And now my DH wants me to be in the same room with her after NO response from her, even after i sent her yet another email saying i was sorry if I hurt her. NOTHING. Needless to say, I don't want her in my house. I don't want to be around her. She still doesn't want to be around me. She asked her sister if she could come to her birthday party -- knowing she is not welcome in our house.

i finally told my husband tonight -- 'you make up your mind and let me know what you decide and then I'll make my plans to be wherever' so that he can be with HIS family. Whatever. So tired of this crap.

herewegoagain's picture

Why didn't you just say "NO"??? Simple. NO. She cannot come here. Simple. It's one thing if he didn't ask you, but if he did, then you should have been honest and said NO. If he complained, then your response should have been "you asked, I answered. It is MY home as well. If you don't want someone who treats you badly in YOUR home, I should NOT have to put up with the same in MY home. Oh, and the answer is NO."

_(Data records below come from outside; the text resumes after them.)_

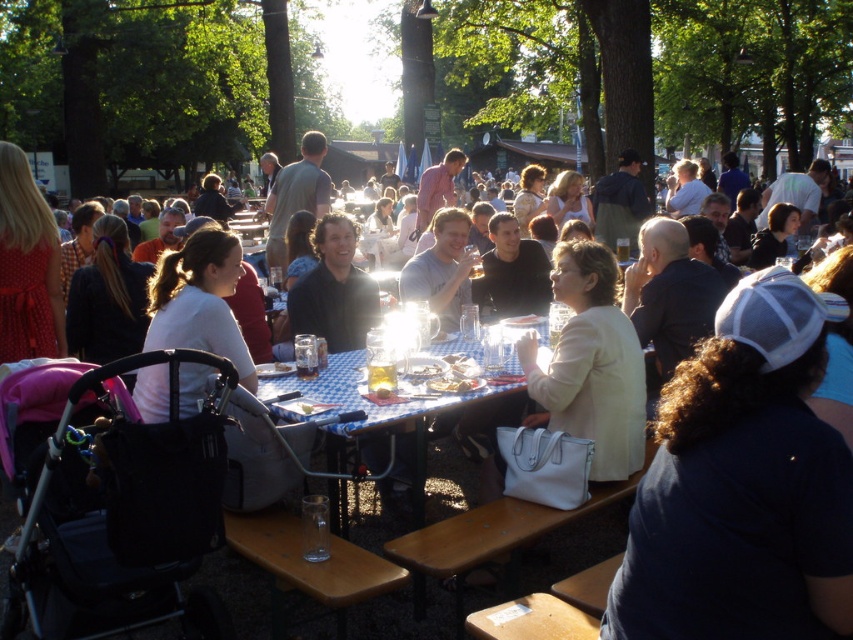 Question: Which of the following is the closest to the observer?

Choices:
 (A) (796, 408)
 (B) (447, 346)

Answer: (A)

Question: Which point is closer to the camera taking this photo?

Choices:
 (A) (755, 456)
 (B) (340, 435)

Answer: (A)

Question: Is dark blue t-shirt at center to the left of blue checkered tablecloth at center from the viewer's perspective?

Choices:
 (A) no
 (B) yes

Answer: (A)

Question: Which point is farther from the camera taking this photo?

Choices:
 (A) (767, 413)
 (B) (397, 451)

Answer: (B)

Question: Can you confirm if dark blue t-shirt at center is bigger than blue checkered tablecloth at center?

Choices:
 (A) no
 (B) yes

Answer: (A)

Question: Where is dark blue t-shirt at center located in relation to blue checkered tablecloth at center in the image?

Choices:
 (A) left
 (B) right

Answer: (B) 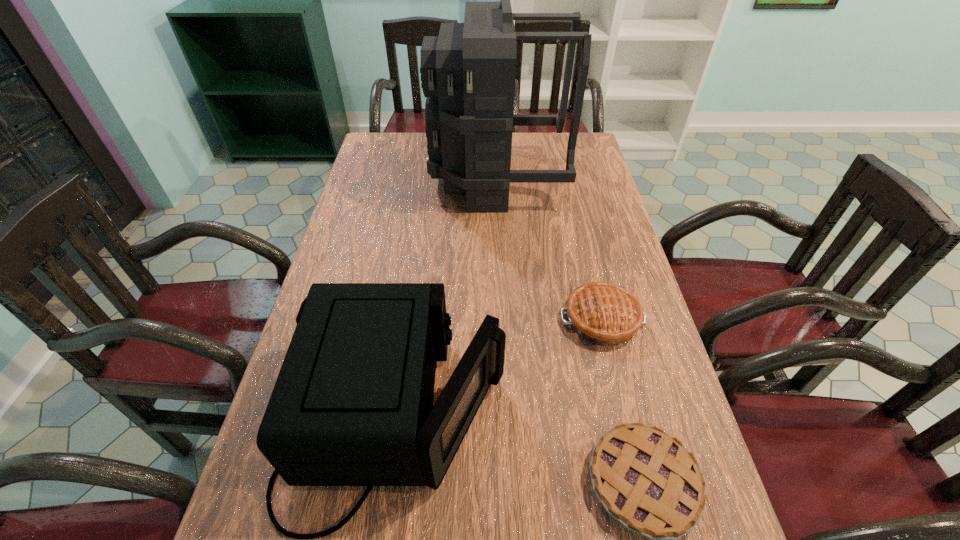 Locate an element on the screen. The height and width of the screenshot is (540, 960). object that is the third closest to the backpack is located at coordinates (647, 480).

The width and height of the screenshot is (960, 540). I want to click on object that is the third closest to the third tallest object, so click(468, 72).

Find the location of a particular element. blank space that satisfies the following two spatial constraints: 1. on the front compartment of the taller pie; 2. on the left side of the backpack is located at coordinates (504, 320).

This screenshot has height=540, width=960. In order to click on vacant space that satisfies the following two spatial constraints: 1. on the front compartment of the tallest object; 2. on the back side of the farther pie in this screenshot , I will do `click(504, 320)`. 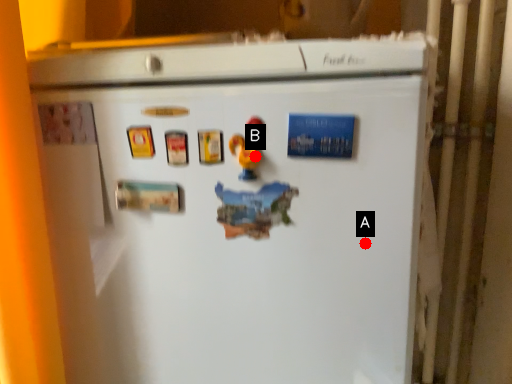 Question: Two points are circled on the image, labeled by A and B beside each circle. Among these points, which one is farthest from the camera?

Choices:
 (A) A is further
 (B) B is further

Answer: (A) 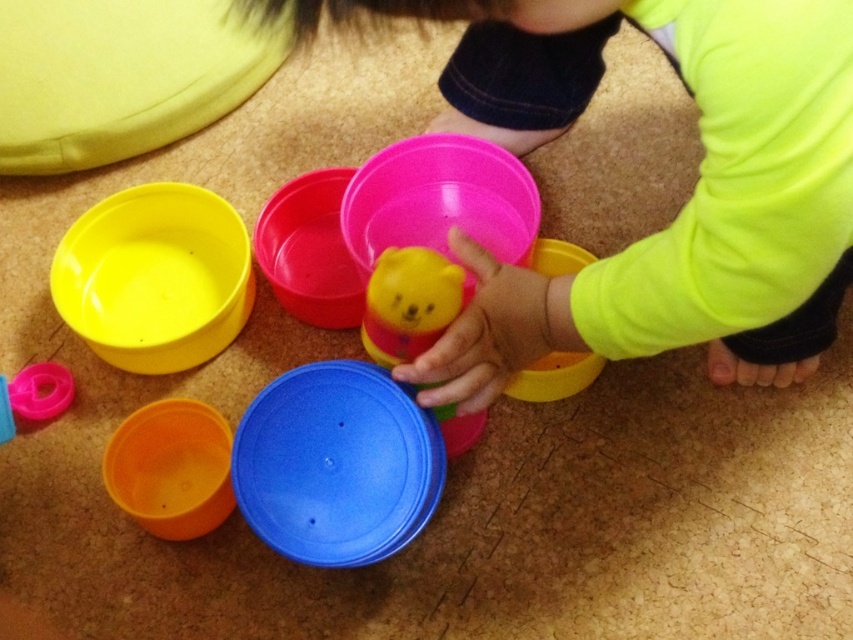 Question: Does rubber bear toy at center have a smaller size compared to matte pink ring at lower left?

Choices:
 (A) yes
 (B) no

Answer: (B)

Question: Considering the real-world distances, which object is farthest from the rubber bear toy at center?

Choices:
 (A) pink plastic bowl at center
 (B) matte plastic bowl at left
 (C) orange matte bowl at lower left
 (D) matte yellow bowl at center

Answer: (B)

Question: Which point appears farthest from the camera in this image?

Choices:
 (A) (260, 246)
 (B) (19, 384)
 (C) (167, 188)
 (D) (459, 77)

Answer: (C)

Question: Is pink plastic bowl at center to the right of matte pink ring at lower left from the viewer's perspective?

Choices:
 (A) yes
 (B) no

Answer: (A)

Question: Is pink plastic bowl at center smaller than orange matte bowl at lower left?

Choices:
 (A) no
 (B) yes

Answer: (A)

Question: Which of the following is the farthest from the observer?

Choices:
 (A) click(x=308, y=182)
 (B) click(x=538, y=256)
 (C) click(x=194, y=518)
 (D) click(x=393, y=275)

Answer: (A) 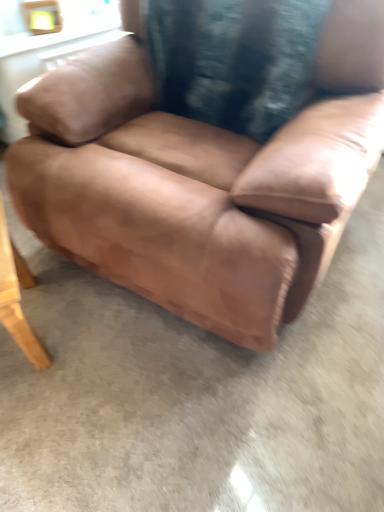 I want to click on free space to the right of wooden table at lower left, so click(104, 330). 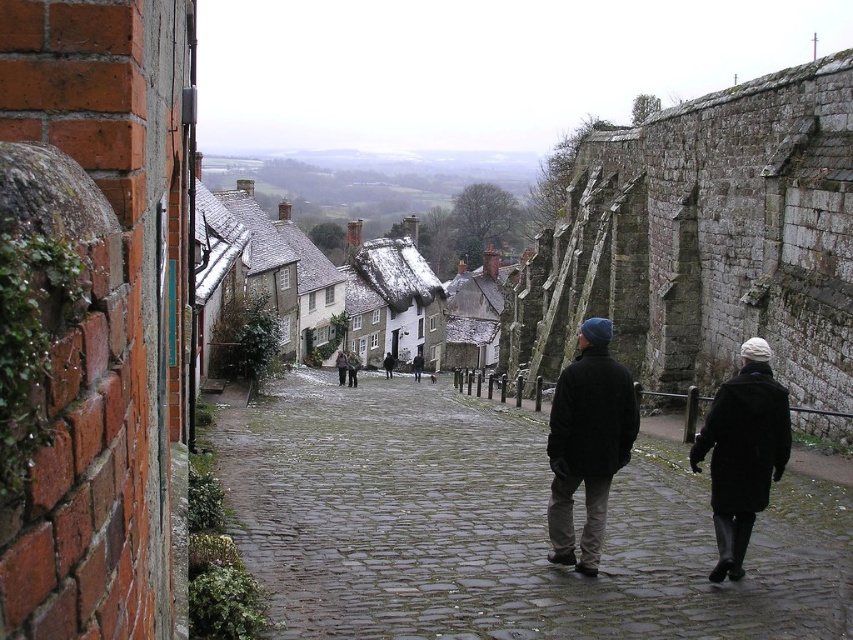 You are standing at the point marked as point [498,529] in the image. What is the surface you are currently standing on?

The surface at point [498,529] is a wet cobblestone alley at center. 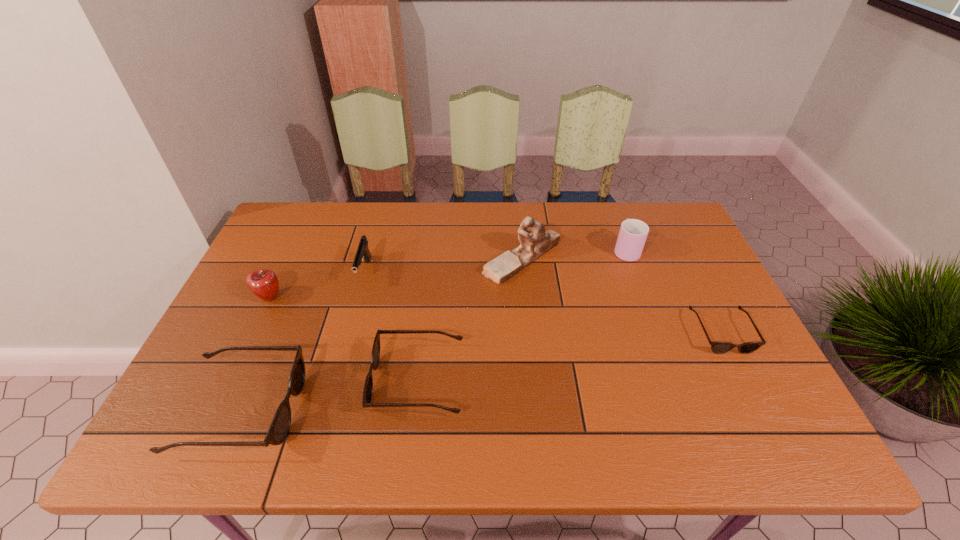 The width and height of the screenshot is (960, 540). In the image, there is a desktop. Find the location of `vacant space at the near edge`. vacant space at the near edge is located at coordinates (343, 403).

You are a GUI agent. You are given a task and a screenshot of the screen. Output one action in this format:
    pyautogui.click(x=<x>, y=<y>)
    Task: Click on the free space at the left edge of the desktop
    This screenshot has width=960, height=540.
    Given the screenshot: What is the action you would take?
    pyautogui.click(x=240, y=357)

You are a GUI agent. You are given a task and a screenshot of the screen. Output one action in this format:
    pyautogui.click(x=<x>, y=<y>)
    Task: Click on the vacant region at the far left corner of the desktop
    The width and height of the screenshot is (960, 540).
    Given the screenshot: What is the action you would take?
    pyautogui.click(x=289, y=210)

At what (x,y) coordinates should I click in order to perform the action: click on vacant region between the apple and the sixth object from left to right. Please return your answer as a coordinate pair (x, y). The image size is (960, 540). Looking at the image, I should click on (447, 274).

The width and height of the screenshot is (960, 540). I want to click on free space between the rightmost sunglasses and the apple, so pos(495,315).

Identify the location of free point between the apple and the second sunglasses from left to right. (344, 339).

Find the location of a particular element. This screenshot has width=960, height=540. free space that is in between the leftmost sunglasses and the second shortest object is located at coordinates (330, 395).

Find the location of a particular element. unoccupied area between the third object from left to right and the rightmost sunglasses is located at coordinates (543, 302).

The width and height of the screenshot is (960, 540). I want to click on free space between the apple and the second sunglasses from left to right, so click(344, 339).

You are a GUI agent. You are given a task and a screenshot of the screen. Output one action in this format:
    pyautogui.click(x=<x>, y=<y>)
    Task: Click on the vacant space that's between the pistol and the rightmost object
    
    Given the screenshot: What is the action you would take?
    pyautogui.click(x=543, y=302) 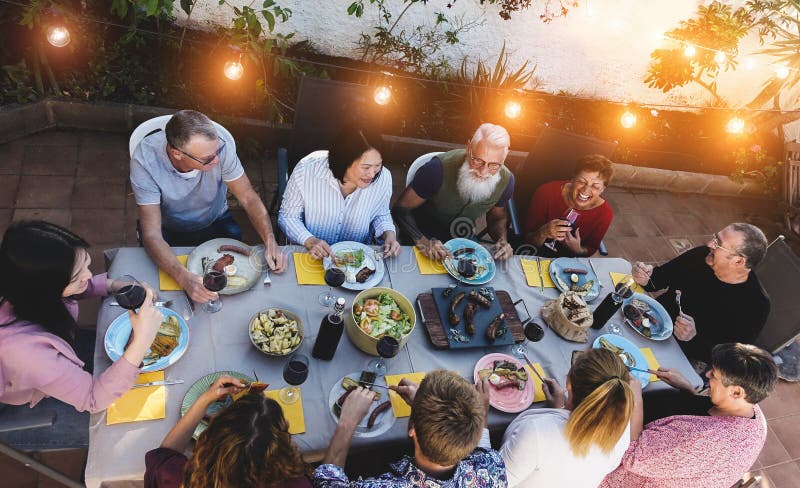 You are a GUI agent. You are given a task and a screenshot of the screen. Output one action in this format:
    pyautogui.click(x=<x>, y=<y>)
    Task: Click on the yellow napkins
    The height and width of the screenshot is (488, 800).
    Given the screenshot: What is the action you would take?
    pyautogui.click(x=130, y=406), pyautogui.click(x=168, y=280), pyautogui.click(x=302, y=275), pyautogui.click(x=293, y=411), pyautogui.click(x=429, y=267), pyautogui.click(x=401, y=406), pyautogui.click(x=530, y=270), pyautogui.click(x=537, y=384), pyautogui.click(x=618, y=275), pyautogui.click(x=650, y=357) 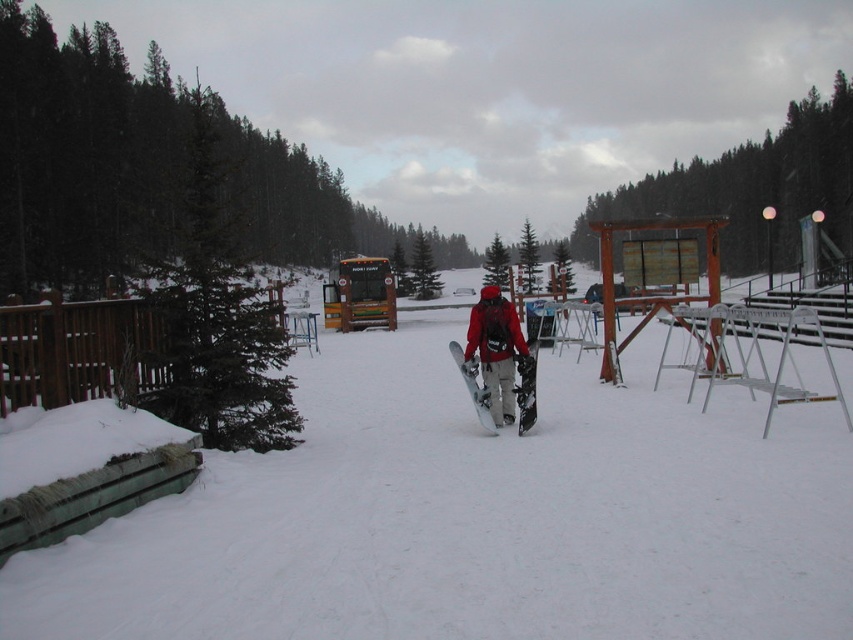 You are standing at the edge of a snowy path and see the matte red snowboarder at center. If you want to call out to them, will your voice likely reach them considering the distance?

The matte red snowboarder at center is 9.61 meters away from you. Since the distance is within a typical shouting range of about 10 meters, your voice should reach them easily.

Sometimes as women we "let things go" and then complain. Stop doing that. Ask for what you want and when asked what you want, be honest and say it.

Good luck!

duct_tape's picture

Maybe you should say yes, under one condition. She sit's down with me and discusses her issues like a grown up. She comes to terms with her problems and we settle this. Otherwise, she can go act like a child somewhere else. If she steps foot in MY house without my permission, I'm not coming back, because it will no longer be my home.

Jsmom's picture

Hell no...If you can not respect me and apologize to me for what you have done, you are not welcome in my home. They can go somewhere else. I am surprised DH is even asking after what she has done...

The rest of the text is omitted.